• PROVIDED MATERIAL:
◆ ◆ ◆

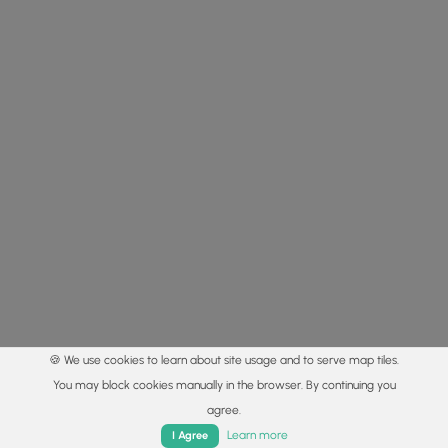
🍪 We use cookies to learn about site usage and to serve map tiles.
You may block cookies manually in the browser. By continuing you
agree.
Home
Trails
Parks
Log In
App
Learn more
I Agree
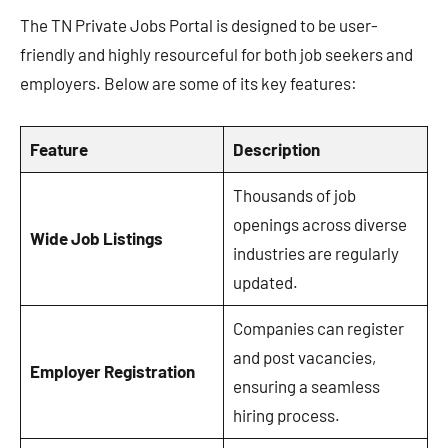
The TN Private Jobs Portal is designed to be user-
friendly and highly resourceful for both job seekers and
employers. Below are some of its key features:
Feature
Description
Thousands of job
openings across diverse
Wide Job Listings
industries are regularly
updated.
Companies can register
and post vacancies,
Employer Registration
ensuring a seamless
hiring process.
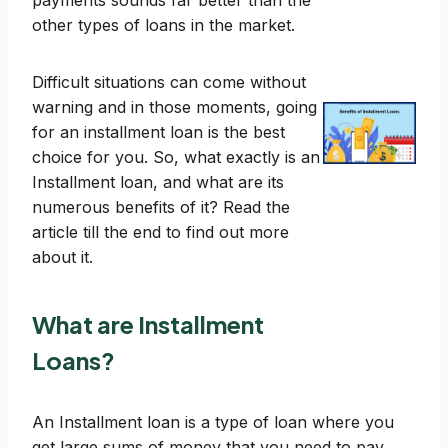
payments sounds far better than the
other types of loans in the market.
Difficult situations can come without
warning and in those moments, going
for an installment loan is the best
choice for you. So, what exactly is an
Installment loan, and what are its
numerous benefits of it? Read the
article till the end to find out more
about it.
What are Installment
Loans?
An Installment loan is a type of loan where you
get large sums of money that you need to pay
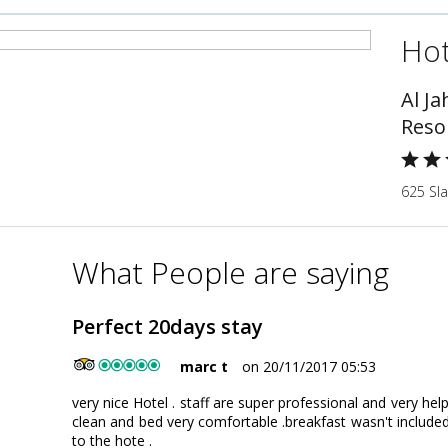
Hot
Al J
Reso
625 Sla
What People are saying
Perfect 20days stay
marc t
on 20/11/2017 05:53
very nice Hotel . staff are super professional and very he
clean and bed very comfortable .breakfast wasn't included 
to the hote .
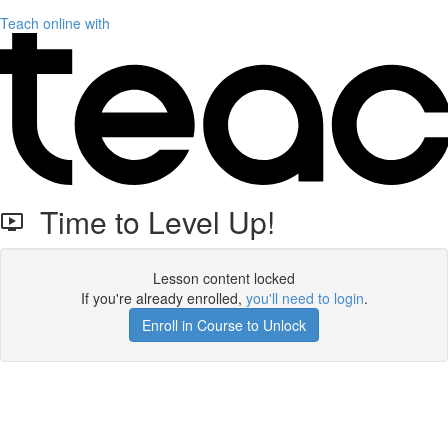
Teach online with
Time to Level Up!
Lesson content locked
If you're already enrolled,
you'll need to login
.
Enroll in Course to Unlock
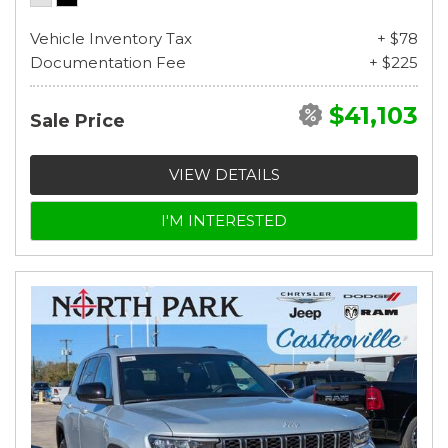
Vehicle Inventory Tax
+ $78
Documentation Fee
+ $225
$41,103
Sale Price
VIEW DETAILS
I'M INTERESTED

◆ ◆ ◆

• YOUR GOAL: The records above are to be restated exactly, without their pictures.

• COMPLETED TASK:
🍪 We use cookies to learn about site usage and to serve map tiles.
You may block cookies manually in the browser. By continuing you
agree.
Home
Trails
Parks
Log In
App
Learn more
I Agree
The TN Private Jobs Portal is designed to be user-
friendly and highly resourceful for both job seekers and
employers. Below are some of its key features:
Feature
Description
Thousands of job
openings across diverse
Wide Job Listings
industries are regularly
updated.
Companies can register
and post vacancies,
Employer Registration
ensuring a seamless
hiring process.
payments sounds far better than the
other types of loans in the market.
Difficult situations can come without
warning and in those moments, going
for an installment loan is the best
choice for you. So, what exactly is an
Installment loan, and what are its
numerous benefits of it? Read the
article till the end to find out more
about it.
What are Installment
Loans?
An Installment loan is a type of loan where you
get large sums of money that you need to pay
Hot
Al J
Reso
625 Sla
What People are saying
Perfect 20days stay
marc t
on 20/11/2017 05:53
very nice Hotel . staff are super professional and very he
clean and bed very comfortable .breakfast wasn't included 
to the hote .
Teach online with
Time to Level Up!
Lesson content locked
If you're already enrolled,
you'll need to login
.
Enroll in Course to Unlock
Vehicle Inventory Tax
+ $78
Documentation Fee
+ $225
$41,103
Sale Price
VIEW DETAILS
I'M INTERESTED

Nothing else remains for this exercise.